The heat equation
$$u(t,x)= \frac{1}{\sqrt{4\pi kt}}\exp\left(-\frac{x^2}{4kt}\right)$$
is presented as a Gaussian distribution changing with time from a point source at time zero at the origin (Dirac). It makes sense that the variance of the Gaussian increases with time, and it is $\sigma^2 = kt:$
$$\mathcal N(0,\sigma^2)= \frac{1}{\sqrt{2\pi \sigma^2}}\exp\left(-\frac{x^2}{2\sigma^2}\right).$$
Well, almost! Then there is that pesky $4$ turned into a $2$ in the Gaussian.

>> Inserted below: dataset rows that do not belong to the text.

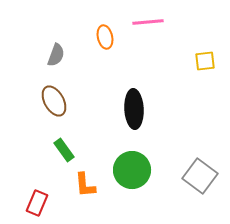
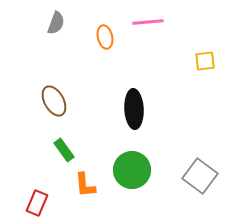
gray semicircle: moved 32 px up
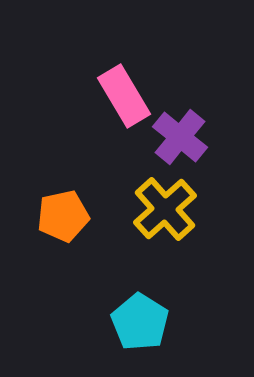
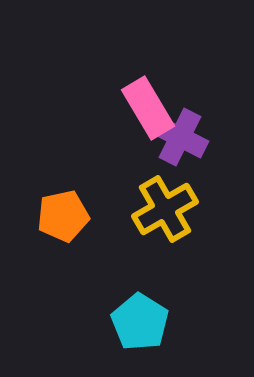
pink rectangle: moved 24 px right, 12 px down
purple cross: rotated 12 degrees counterclockwise
yellow cross: rotated 12 degrees clockwise
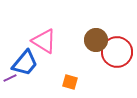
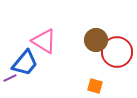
orange square: moved 25 px right, 4 px down
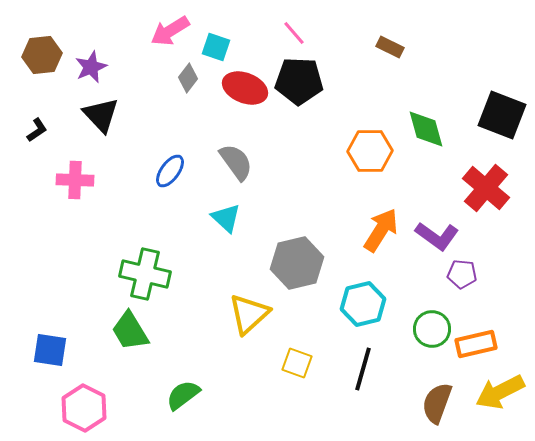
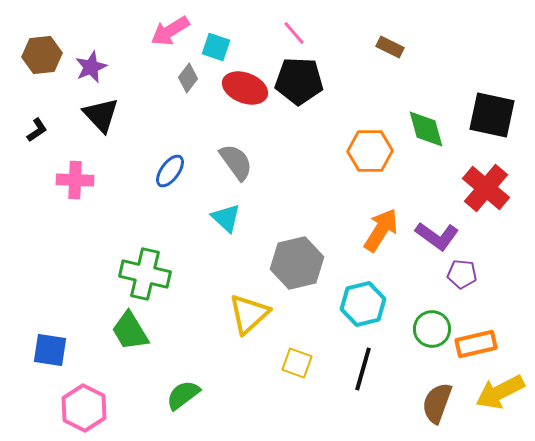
black square: moved 10 px left; rotated 9 degrees counterclockwise
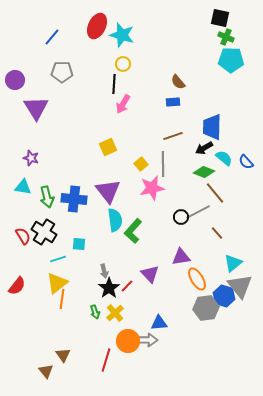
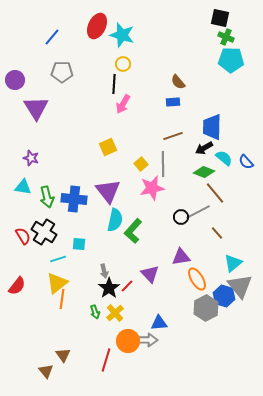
cyan semicircle at (115, 220): rotated 20 degrees clockwise
gray hexagon at (206, 308): rotated 20 degrees counterclockwise
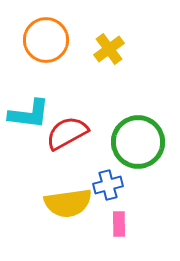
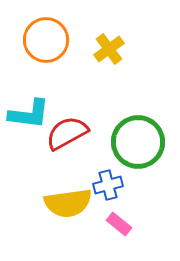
pink rectangle: rotated 50 degrees counterclockwise
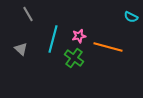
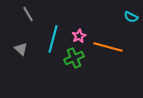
pink star: rotated 16 degrees counterclockwise
green cross: rotated 30 degrees clockwise
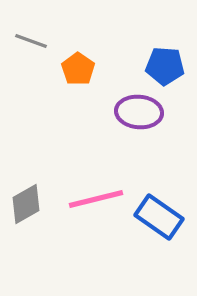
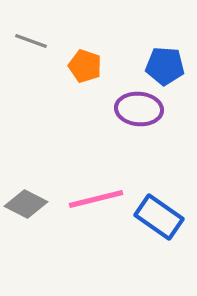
orange pentagon: moved 7 px right, 3 px up; rotated 16 degrees counterclockwise
purple ellipse: moved 3 px up
gray diamond: rotated 57 degrees clockwise
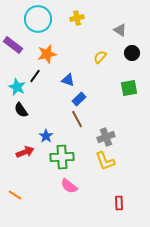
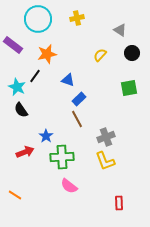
yellow semicircle: moved 2 px up
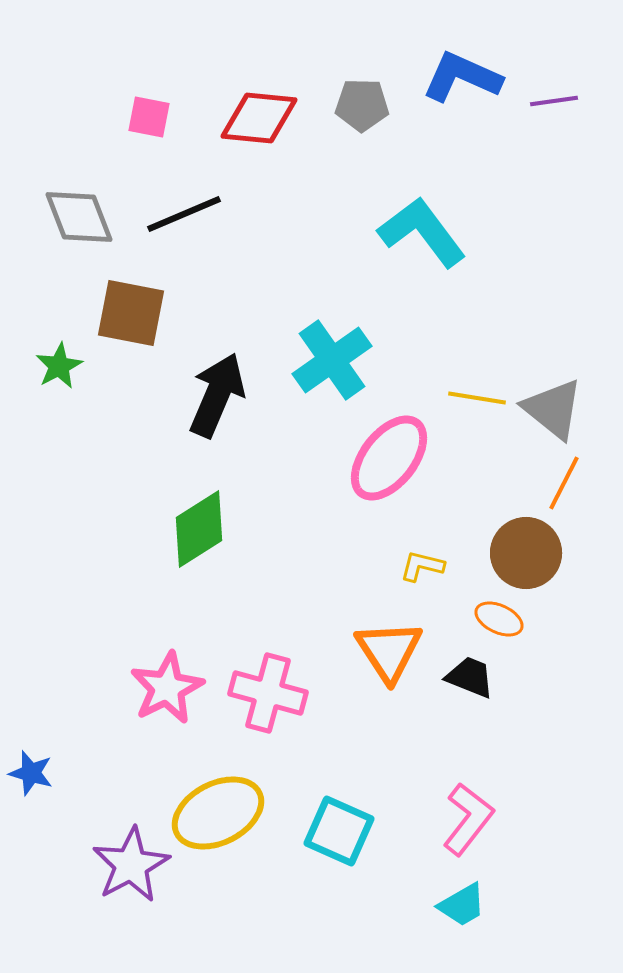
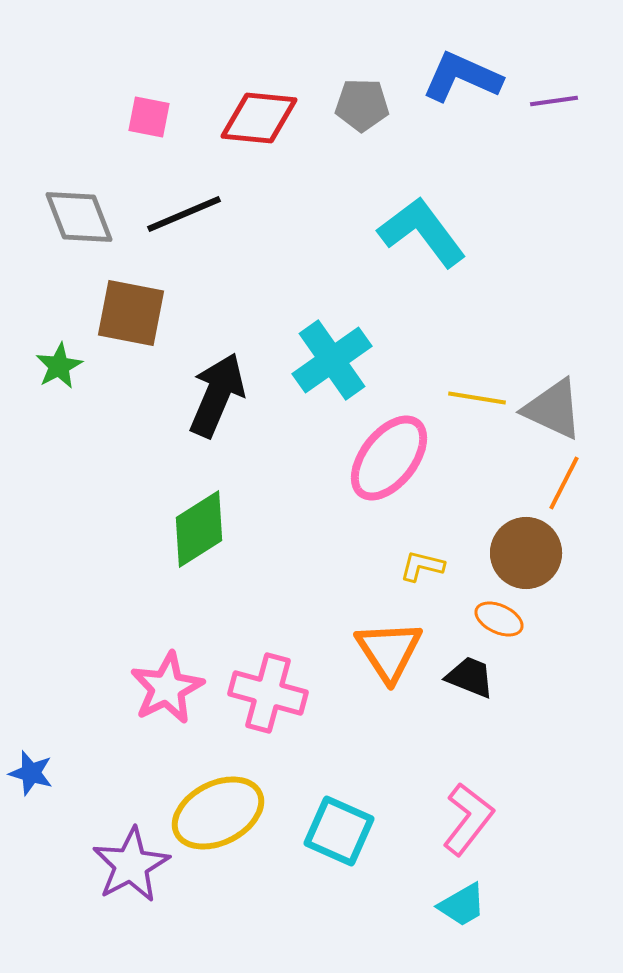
gray triangle: rotated 14 degrees counterclockwise
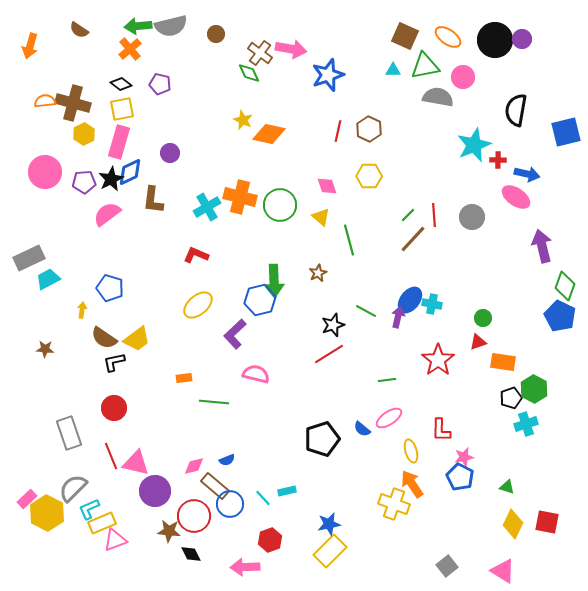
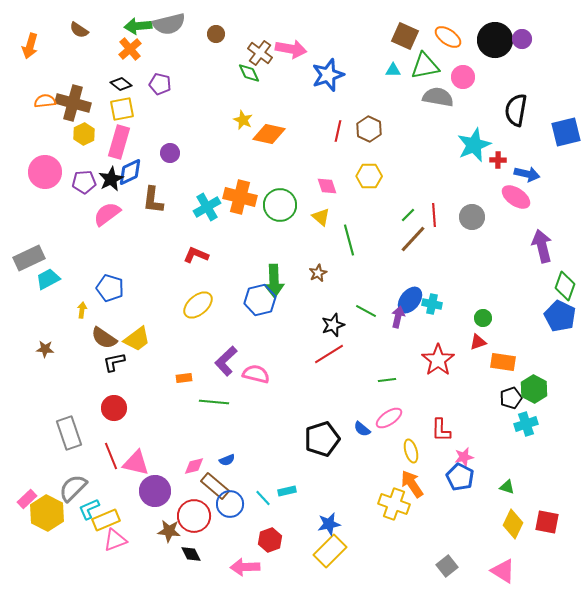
gray semicircle at (171, 26): moved 2 px left, 2 px up
purple L-shape at (235, 334): moved 9 px left, 27 px down
yellow rectangle at (102, 523): moved 4 px right, 3 px up
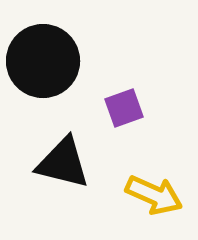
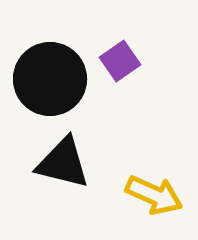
black circle: moved 7 px right, 18 px down
purple square: moved 4 px left, 47 px up; rotated 15 degrees counterclockwise
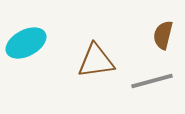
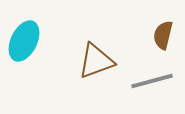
cyan ellipse: moved 2 px left, 2 px up; rotated 36 degrees counterclockwise
brown triangle: rotated 12 degrees counterclockwise
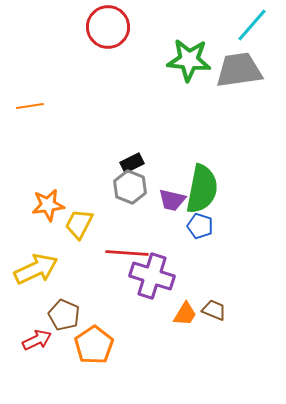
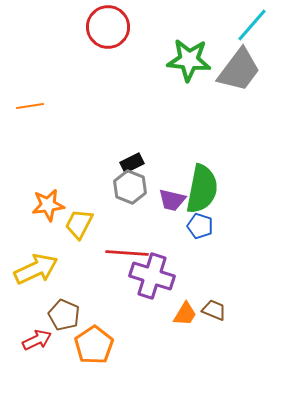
gray trapezoid: rotated 135 degrees clockwise
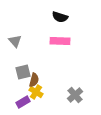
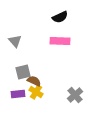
black semicircle: rotated 42 degrees counterclockwise
brown semicircle: moved 1 px down; rotated 80 degrees counterclockwise
purple rectangle: moved 5 px left, 8 px up; rotated 24 degrees clockwise
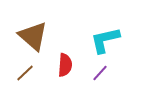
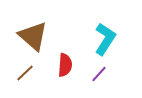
cyan L-shape: moved 1 px up; rotated 136 degrees clockwise
purple line: moved 1 px left, 1 px down
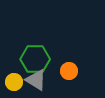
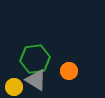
green hexagon: rotated 8 degrees counterclockwise
yellow circle: moved 5 px down
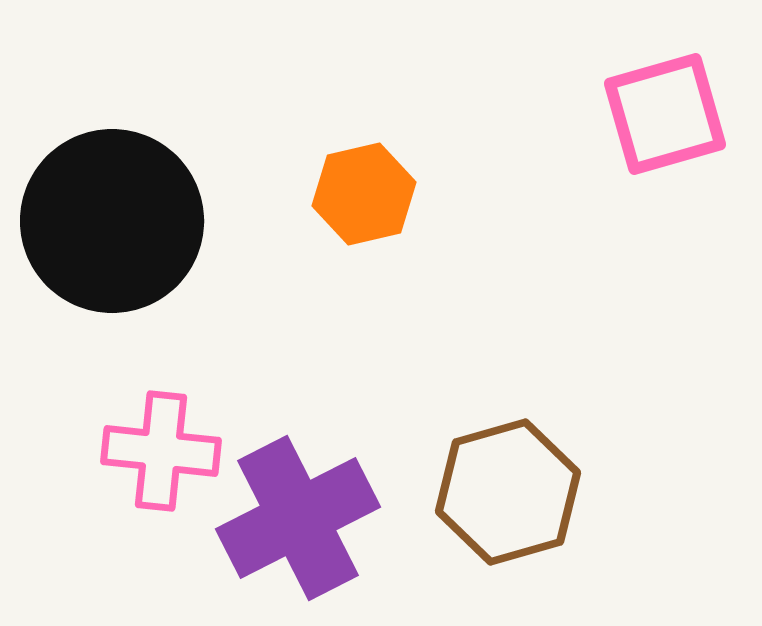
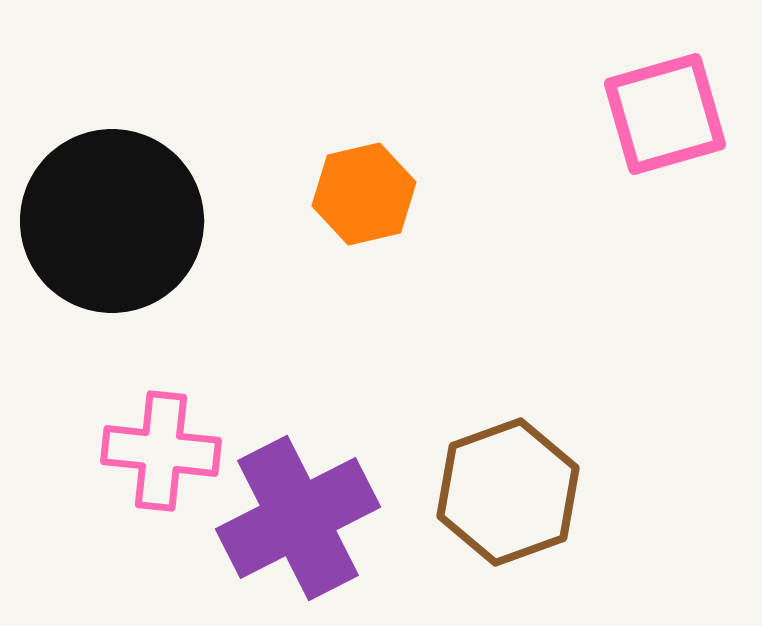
brown hexagon: rotated 4 degrees counterclockwise
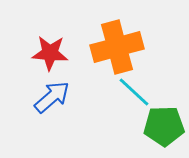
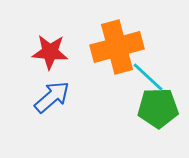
red star: moved 1 px up
cyan line: moved 14 px right, 15 px up
green pentagon: moved 6 px left, 18 px up
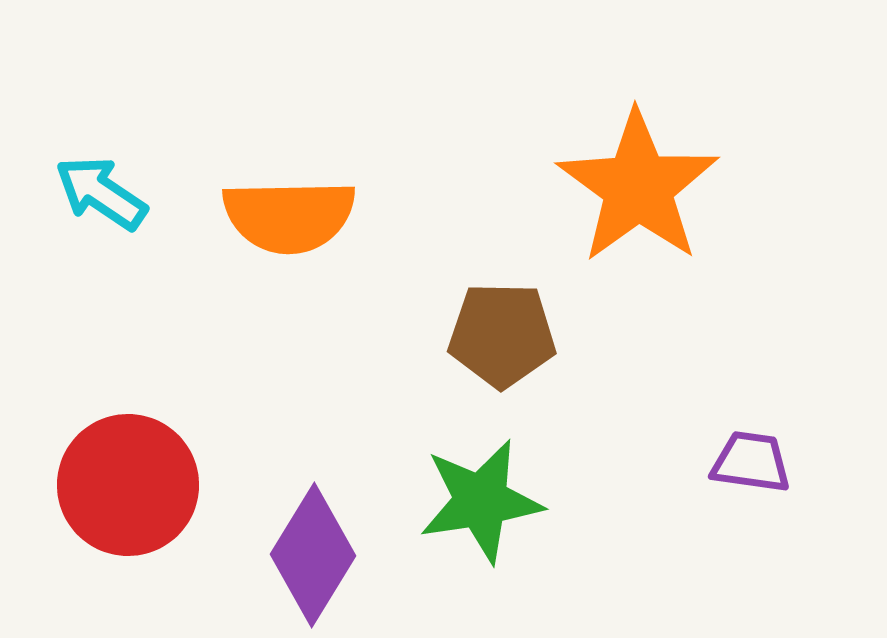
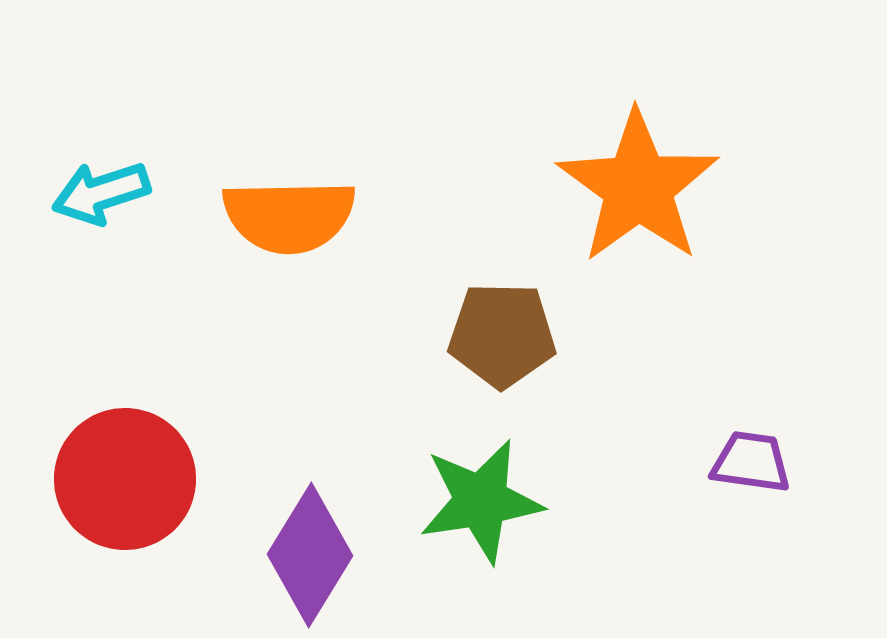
cyan arrow: rotated 52 degrees counterclockwise
red circle: moved 3 px left, 6 px up
purple diamond: moved 3 px left
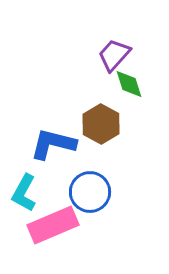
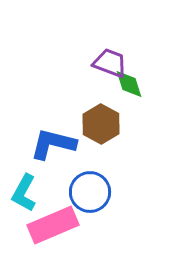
purple trapezoid: moved 4 px left, 8 px down; rotated 69 degrees clockwise
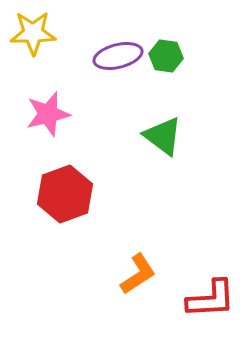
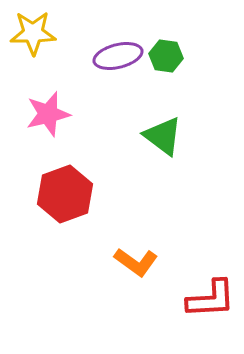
orange L-shape: moved 2 px left, 12 px up; rotated 69 degrees clockwise
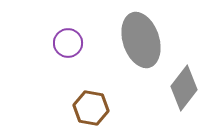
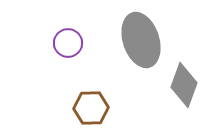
gray diamond: moved 3 px up; rotated 18 degrees counterclockwise
brown hexagon: rotated 12 degrees counterclockwise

I understand that as long as it fulfills the heat equation, $u_t=k\nabla^2u,$ we are good. And it does:
$$\frac{\partial}{\partial t}u(t,x)=k\frac{\partial^2}{\partial x^2}u(t,x)=k\frac{1}{8\sqrt{\pi k t^5}}\exp \left(-\frac{x^2}{4kt}\right)\left(x^2-2kt \right)$$
But why is the denominator doubled in the heat equation? There surely is a physical way to just see it...
Note that for a normal random variable satisfying $$ dX_t = \sigma dW_t $$
Its PDE is, $$ \frac{\partial f(t,x)}{\partial t} + \frac{1}{2}\sigma^2 \frac{\partial^2 f(t,x)}{\partial x^2} = 0 $$
Compared with the PDE for the heat equation,
$$\frac{\partial u(t,x)}{\partial t}=k\frac{\partial^2 u(t,x)}{\partial x^2}$$
So, the correspondence is $2k$ vs. $\sigma^2$.